Além das prisões, foram cumpridos cinco mandados de busca e apreensão em residências e locais de trabalho dos investigados. A ação é um desdobramento da Operação Xeque-Mate, que investiga um esquema de lavagem de dinheiro do CV com a participação de contadores.
Um dos alvos dos mandados de busca foi o escritório de um contador supostamente envolvido no esquema de lavagem de dinheiro. A Polícia Federal informou que o grupo investigado na Operação Roque “é responsável por intermediar comunicações ilícitas entre lideranças internas e externas, além de facilitar a continuidade de ordens criminosas de caráter interestadual e transnacional”.
Durante a operação, foram apreendidos equipamentos eletrônicos, mídias digitais, documentos e dinheiro em espécie, que serão analisados pela perícia. Segundo a PF, os advogados investigados “vinham replicando ordens, bilhetes e deliberações estratégicas de uma facção com atuação predominante na Região Norte, simulando atos de advocacia para ocultar comunicações ilícitas e repasses financeiros”.

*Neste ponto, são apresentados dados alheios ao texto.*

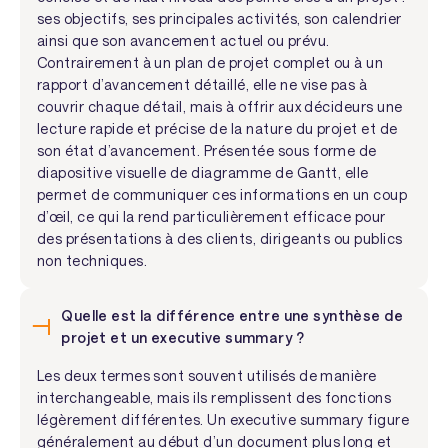
ses objectifs, ses principales activités, son calendrier
ainsi que son avancement actuel ou prévu.
Contrairement à un plan de projet complet ou à un
rapport d’avancement détaillé, elle ne vise pas à
couvrir chaque détail, mais à offrir aux décideurs une
lecture rapide et précise de la nature du projet et de
son état d’avancement. Présentée sous forme de
diapositive visuelle de diagramme de Gantt, elle
permet de communiquer ces informations en un coup
d’œil, ce qui la rend particulièrement efficace pour
des présentations à des clients, dirigeants ou publics
non techniques.
Quelle est la différence entre une synthèse de
projet et un executive summary ?
Les deux termes sont souvent utilisés de manière
interchangeable, mais ils remplissent des fonctions
légèrement différentes. Un executive summary figure
généralement au début d’un document plus long et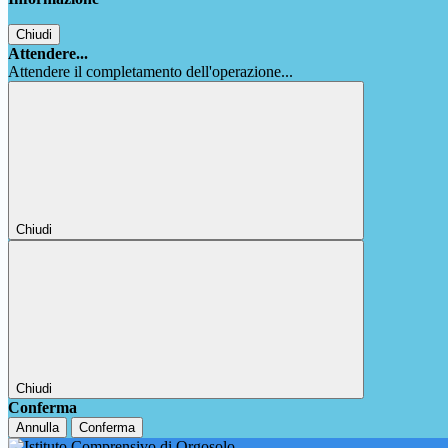
Chiudi
Attendere...
Attendere il completamento dell'operazione...
Chiudi
Chiudi
Conferma
Annulla
Conferma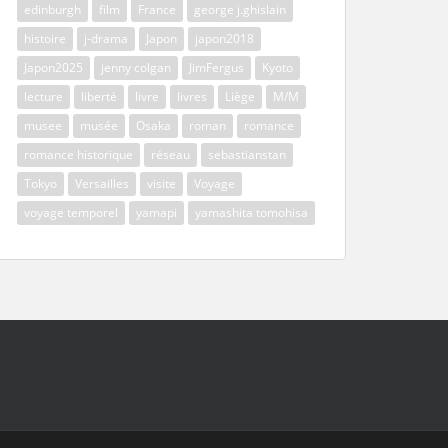
edinburgh
film
France
george j.ghislain
histoire
j-drama
Japon
japon2018
Japon2025
jenny colgan
JimFergus
Kyoto
lecture
liberté
livre
livres
Liège
M/M
musee
musée
Osaka
roman
romance
romance historique
réseau
sebastianstan
Tokyo
Versailles
visite
Voyage
voyage temporel
yamapi
yamashita tomohisa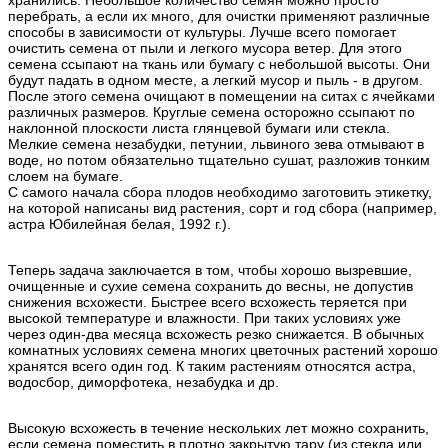
хранились. Небольшое количество семян можно просто
перебрать, а если их много, для очистки применяют различные
способы в зависимости от культуры. Лучше всего помогает
очистить семена от пыли и легкого мусора ветер. Для этого
семена ссыпают на ткань или бумагу с небольшой высоты. Они
будут падать в одном месте, а легкий мусор и пыль - в другом.
После этого семена очищают в помещении на ситах с ячейками
различных размеров. Круглые семена осторожно ссыпают по
наклонной плоскости листа глянцевой бумаги или стекла.
Мелкие семена незабудки, петунии, львиного зева отмывают в
воде, но потом обязательно тщательно сушат, разложив тонким
слоем на бумаге.
С самого начала сбора плодов необходимо заготовить этикетку,
на которой написаны вид растения, сорт и год сбора (например,
астра Юбилейная белая, 1992 г.).
Теперь задача заключается в том, чтобы хорошо вызревшие,
очищенные и сухие семена сохранить до весны, не допустив
снижения всхожести. Быстрее всего всхожесть теряется при
высокой температуре и влажности. При таких условиях уже
через один-два месяца всхожесть резко снижается. В обычных
комнатных условиях семена многих цветочных растений хорошо
хранятся всего один год. К таким растениям относятся астра,
водосбор, диморфотека, незабудка и др.
Высокую всхожесть в течение нескольких лет можно сохранить,
если семена поместить в плотно закрытую тару (из стекла или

Ainda de acordo com os investigadores, as prerrogativas dos advogados “estavam sendo utilizadas de forma indevida, com o objetivo de manter a hierarquia da organização criminosa dentro e fora do sistema prisional”. Essa ação permitia a coordenação de represálias, pactos interestaduais e repasses de recursos ilícitos.
A Operação Xeque-Mate, por sua vez, é uma sequência da Operação Torre, que identificou o proprietário de parte de um carregamento de mais de duas toneladas de drogas apreendido em setembro de 2024 em Manaus. De acordo com a PF, o grupo utilizava “terceiros e um complexo esquema financeiro envolvendo fintechs, empresas de fachada e estruturas paralelas de pagamento” para disfarçar os lucros ilícitos.